[HOW TO COMPLETE THIS TASK]: Lines in the records below that contain the word "không" must each be copied.

(Stored records)
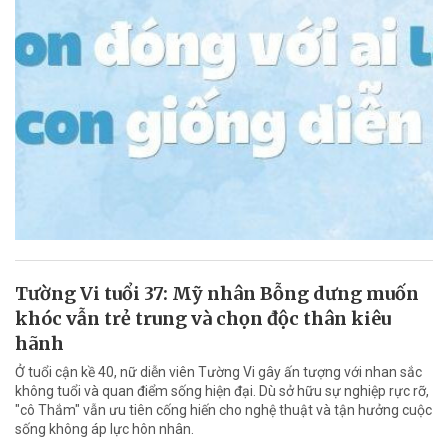
Tường Vi tuổi 37: Mỹ nhân Bỗng dưng muốn
khóc vẫn trẻ trung và chọn độc thân kiêu
hãnh
Ở tuổi cận kề 40, nữ diễn viên Tường Vi gây ấn tượng với nhan sắc
không tuổi và quan điểm sống hiện đại. Dù sở hữu sự nghiệp rực rỡ,
"cô Thắm" vẫn ưu tiên cống hiến cho nghệ thuật và tận hưởng cuộc
sống không áp lực hôn nhân.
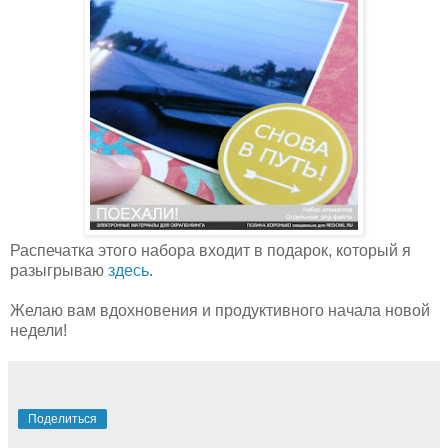
Распечатка этого набора входит в подарок, который я
разыгрываю
здесь
.
Желаю вам вдохновения и продуктивного начала новой
недели!
Поделиться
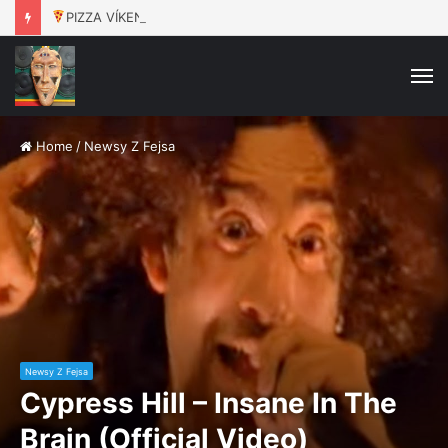
PIZZA VÍKEND
– Jeden Celek / 16.8. / Rokáč Jablunkov
M
Home
/
Newsy Z Fejsa
Newsy Z Fejsa
Cypress Hill – Insane In The
Brain (Official Video)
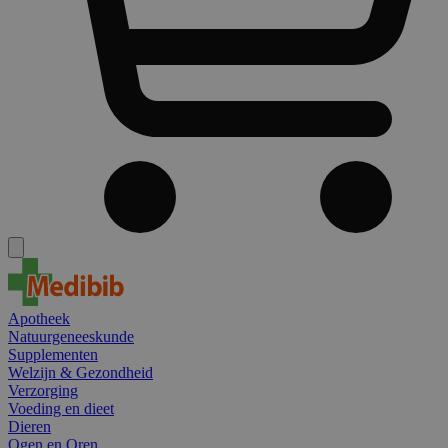
Apotheek
Natuurgeneeskunde
Supplementen
Welzijn & Gezondheid
Verzorging
Voeding en dieet
Dieren
Ogen en Oren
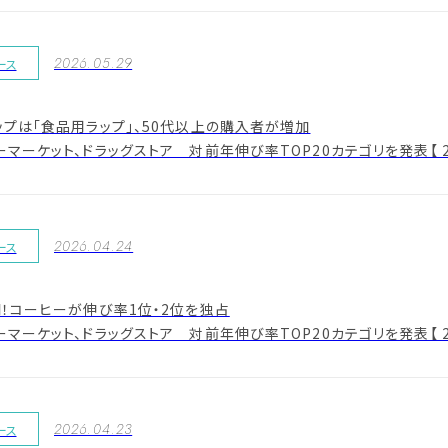
2026.05.29
ース
プは「食品用ラップ」、50代以上の購入者が増加
マーケット、ドラッグストア 対前年伸び率TOP20カテゴリを発表【 20
2026.04.24
ース
調！コーヒーが伸び率1位・2位を独占
マーケット、ドラッグストア 対前年伸び率TOP20カテゴリを発表【 20
2026.04.23
ース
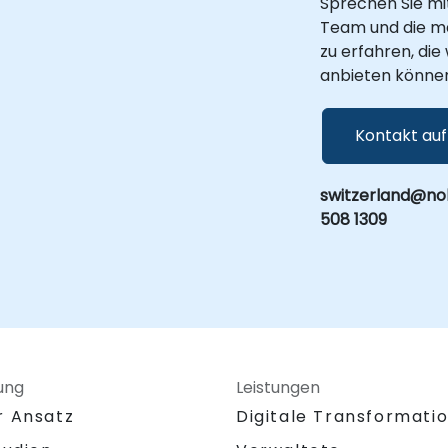
Sprechen Sie mi
Team und die m
zu erfahren, di
anbieten könne
Kontakt au
switzerland@nob
508 1309
ung
Leistungen
r Ansatz
Digitale Transformati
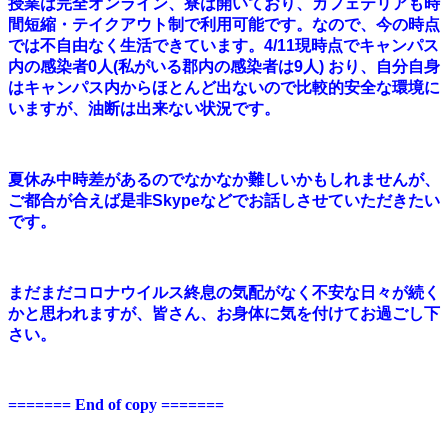
授業は完全オンライン、寮は開いており、カフェテリアも時
間短縮・テイクアウト制で利用可能です。なので、今の時点
では不自由なく生活できています。
4/11
現時点でキャンパス
内の感染者
0
人
(
私がいる郡内の感染者は
9
人
)
おり、自分自身
はキャンパス内からほとんど出ないので比較的安全な環境に
いますが、油断は出来ない状況です。
夏休み中
時差があるのでなかなか難しいかもしれませんが、
ご都合が合えば是非
Skype
などでお話しさせていただきたい
です。
まだまだコロナウイルス終息の気配がなく不安な日々が続く
かと思われますが、皆さん、お身体に気を付けてお過ごし下
さい。
======= End of copy =======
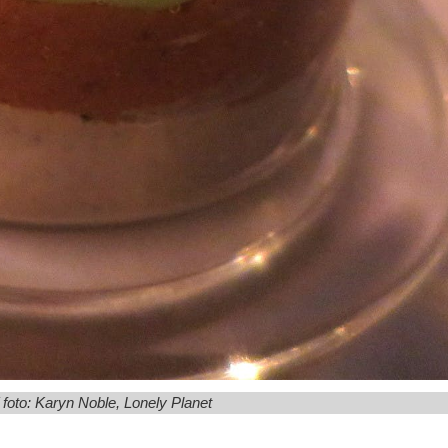
 foto: Karyn Noble, Lonely Planet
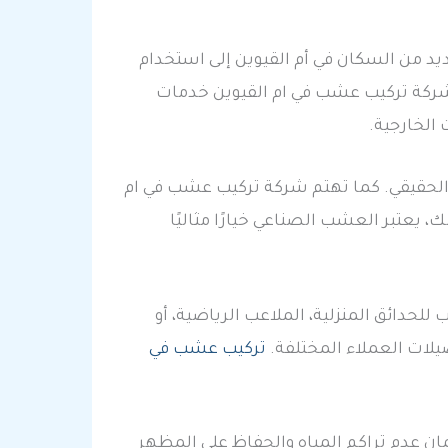
ديد من السكان في أم القيوين إلى استخدام
 شركة تركيب عشب في ام القيوين خدمات
الخارجية.
لحقيقي. كما تهتم شركة تركيب عشب في ام
 يعتبر العشب الصناعي خيارًا مثاليًا
حدائق المنزلية، الملاعب الرياضية، أو
يلات العملاء المختلفة.
تركيب عشب في
 عدم تراكم المياه والحفاظ على المظهر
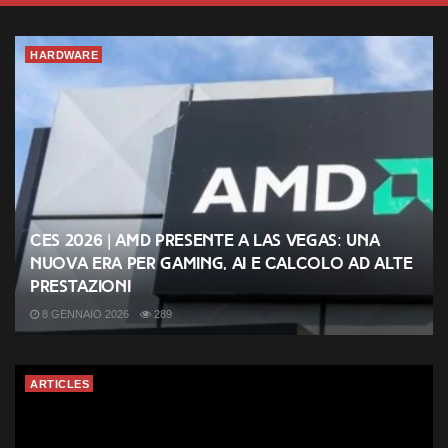
HARDWARE
CES 2026 | AMD presente a Las Vegas: una
nuova era per gaming, AI e calcolo ad alte
prestazioni
8 GENNAIO 2026
289
ARTICLES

[WORKED SOLUTION]:
không tuổi và quan điểm sống hiện đại. Dù sở hữu sự nghiệp rực rỡ,
sống không áp lực hôn nhân.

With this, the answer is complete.